Check every line of the data and copy the ones where "screenshot" appears.

**Pixel coordinate grounding data**:

##############################

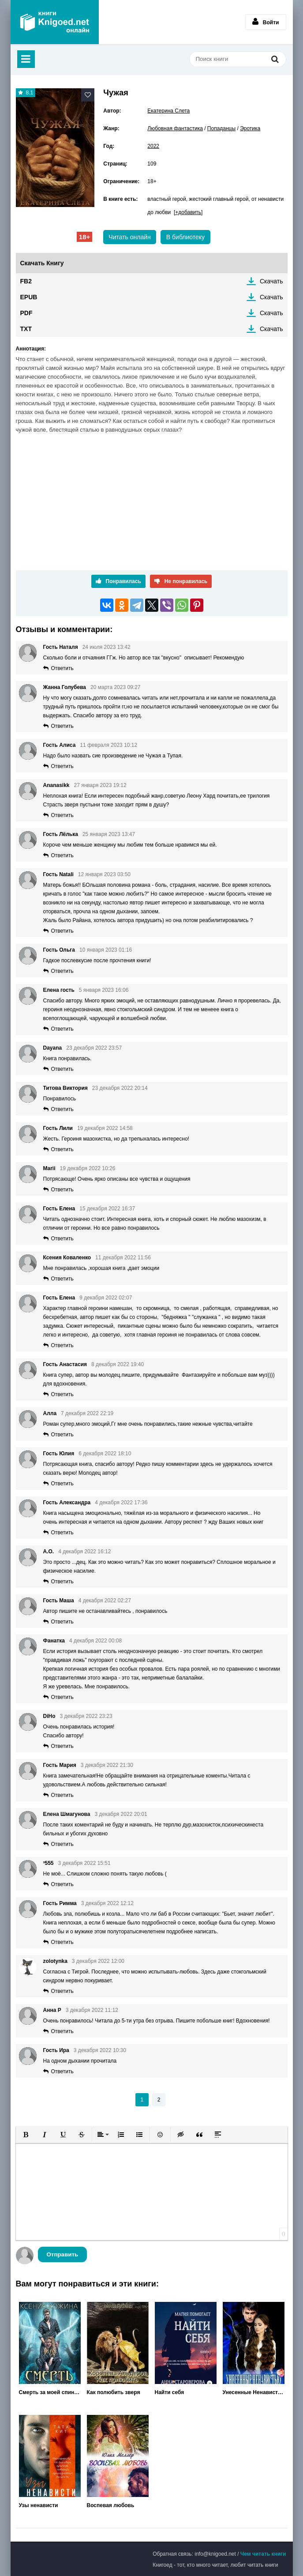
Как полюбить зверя (113, 2392)
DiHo (49, 1716)
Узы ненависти (38, 2505)
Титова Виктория (65, 1088)
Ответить (62, 668)
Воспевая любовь (111, 2505)
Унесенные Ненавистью (253, 2392)
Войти (265, 22)
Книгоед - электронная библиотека (55, 22)
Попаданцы (221, 128)
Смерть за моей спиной (50, 2392)
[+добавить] (188, 212)
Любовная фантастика (175, 128)
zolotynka (55, 1961)
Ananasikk (56, 785)
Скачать (271, 281)
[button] (26, 2134)
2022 (153, 146)
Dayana (52, 1048)
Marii (49, 1168)
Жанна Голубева (64, 687)
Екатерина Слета (168, 111)
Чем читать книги (263, 2554)
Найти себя (169, 2392)
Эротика (250, 128)
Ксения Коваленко (67, 1257)
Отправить (63, 2254)
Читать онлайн (129, 237)
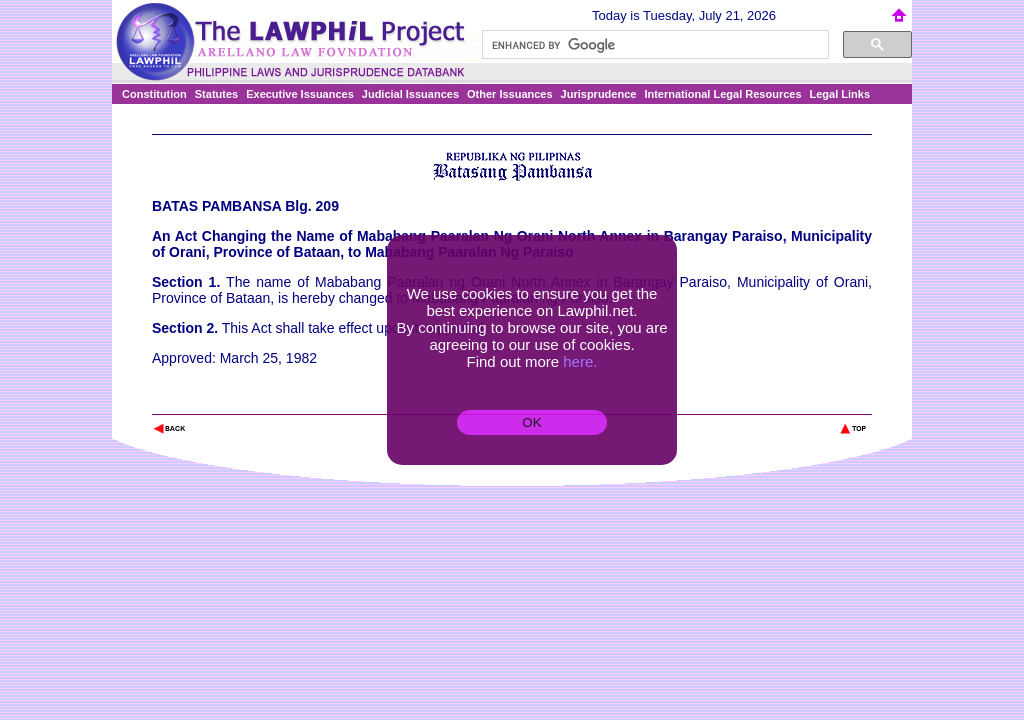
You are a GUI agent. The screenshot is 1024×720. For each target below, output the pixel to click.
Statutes (216, 94)
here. (580, 361)
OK (531, 422)
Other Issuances (510, 94)
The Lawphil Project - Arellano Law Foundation (255, 401)
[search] (653, 45)
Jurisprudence (599, 94)
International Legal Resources (722, 94)
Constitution (154, 94)
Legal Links (840, 94)
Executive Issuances (300, 94)
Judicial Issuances (410, 94)
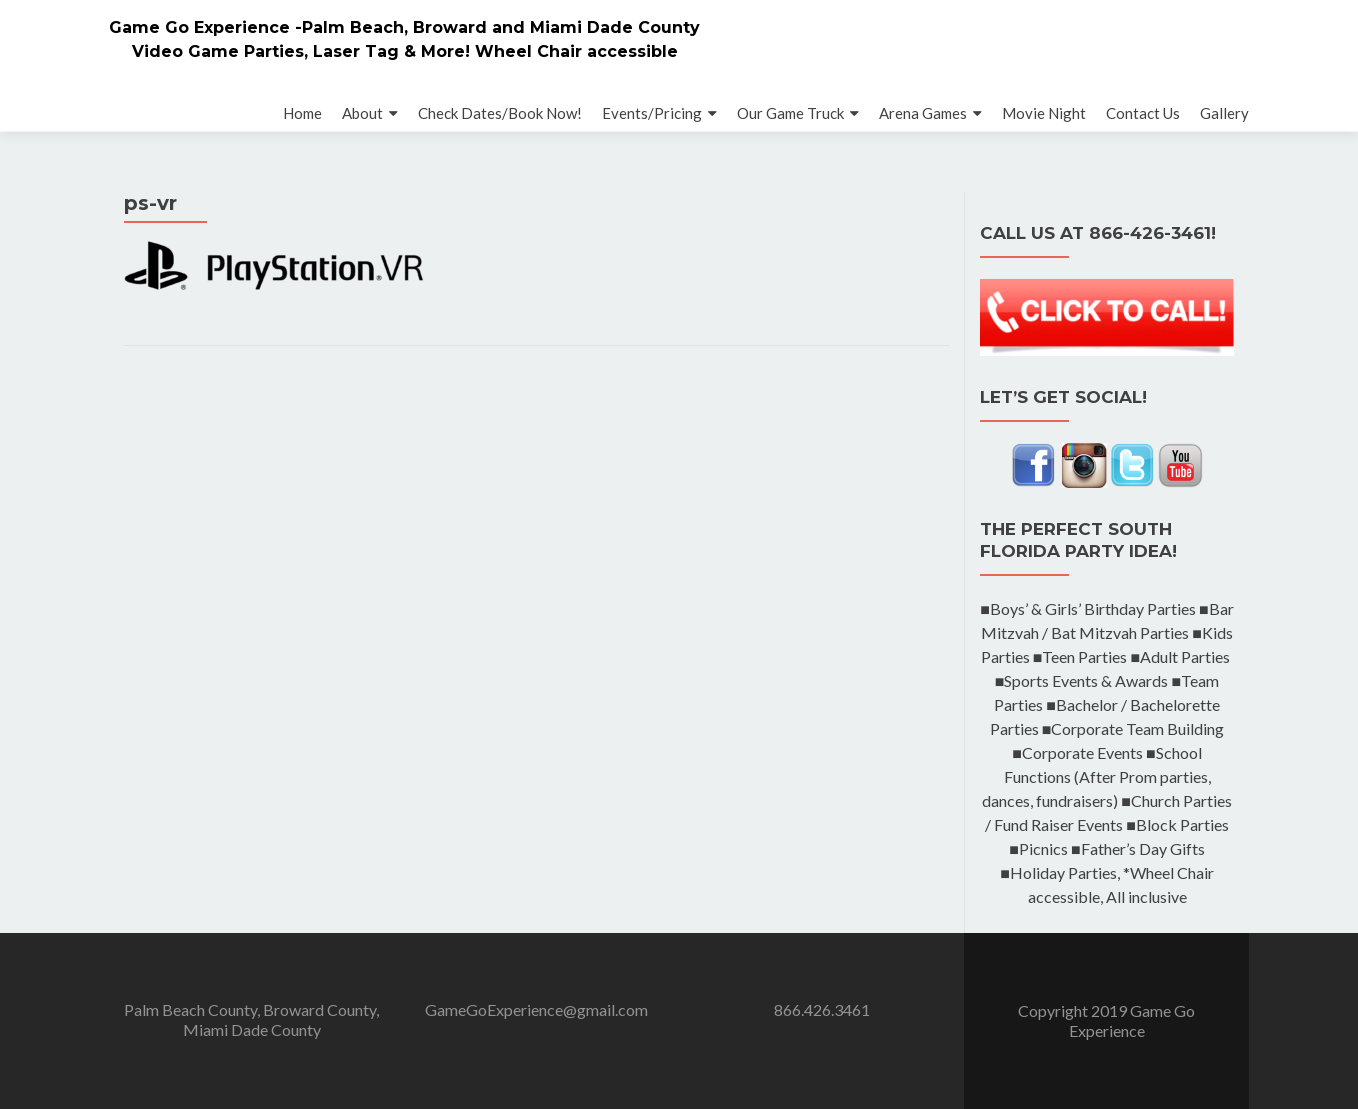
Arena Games (923, 113)
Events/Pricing (652, 113)
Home (302, 113)
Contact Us (1143, 113)
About (362, 113)
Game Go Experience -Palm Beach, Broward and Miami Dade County (404, 27)
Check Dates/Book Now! (500, 113)
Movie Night (1044, 113)
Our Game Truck (790, 113)
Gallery (1224, 113)
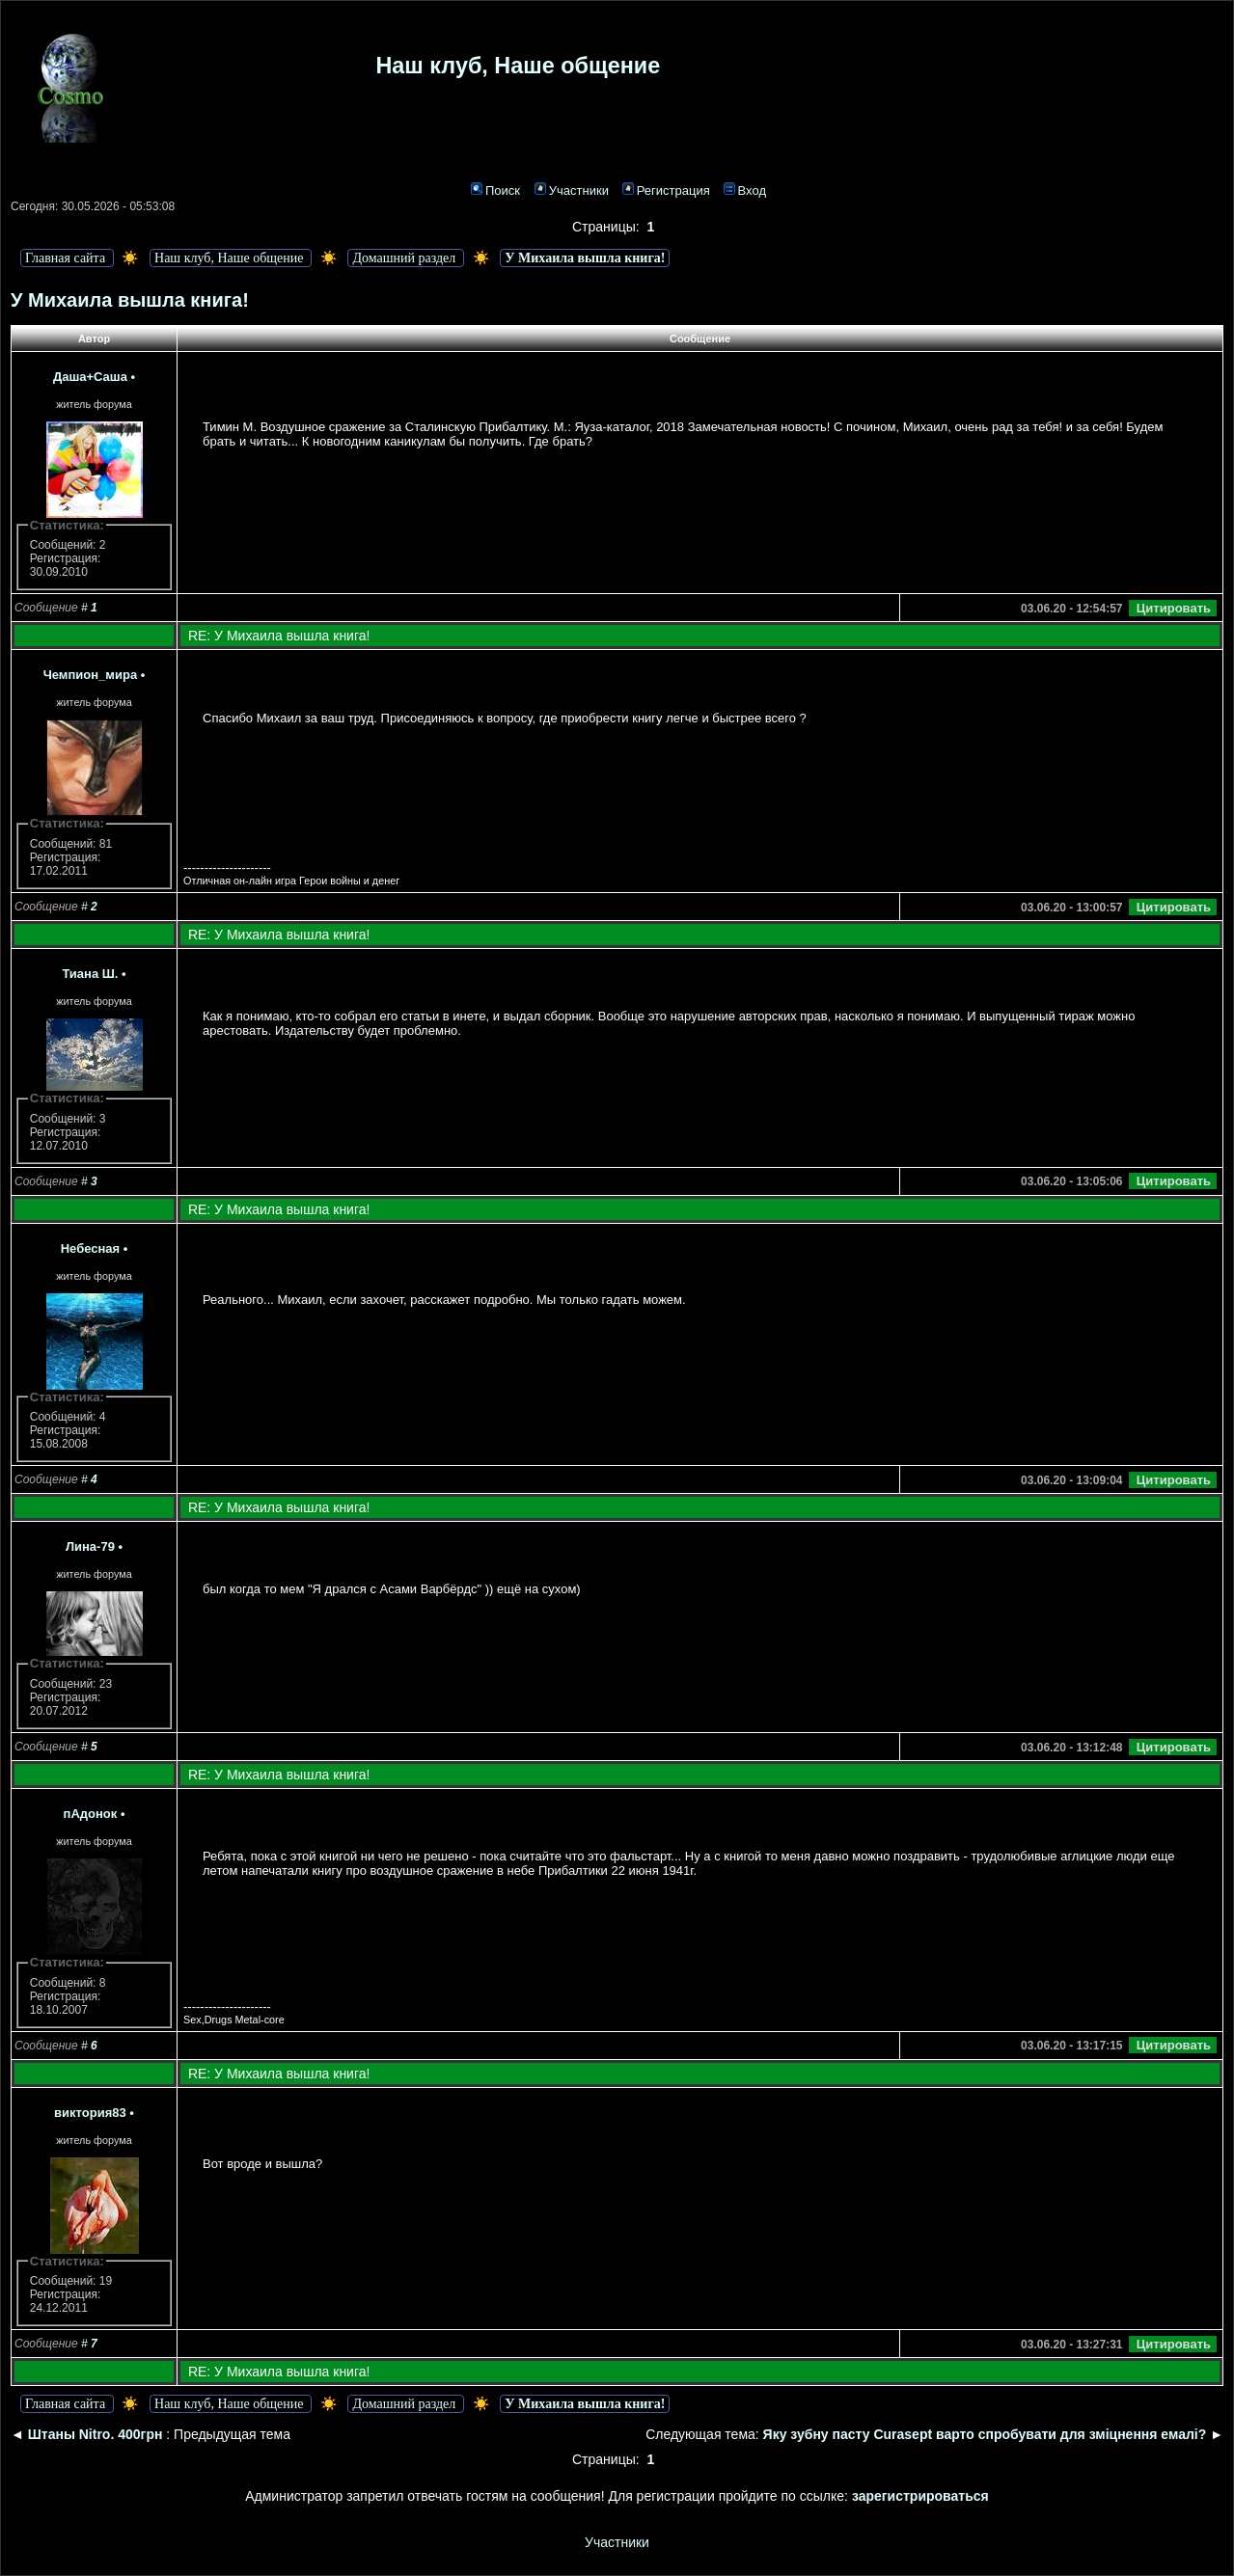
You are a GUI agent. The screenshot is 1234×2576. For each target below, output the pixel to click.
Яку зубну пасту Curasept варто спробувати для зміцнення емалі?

##############################

**Answer to this problem**:
You are a GUI agent. The screenshot is 1024×720. For each target below, output the pixel to click.
You are a GUI agent. The screenshot is 1234×2576. For each target below, output the pixel to click.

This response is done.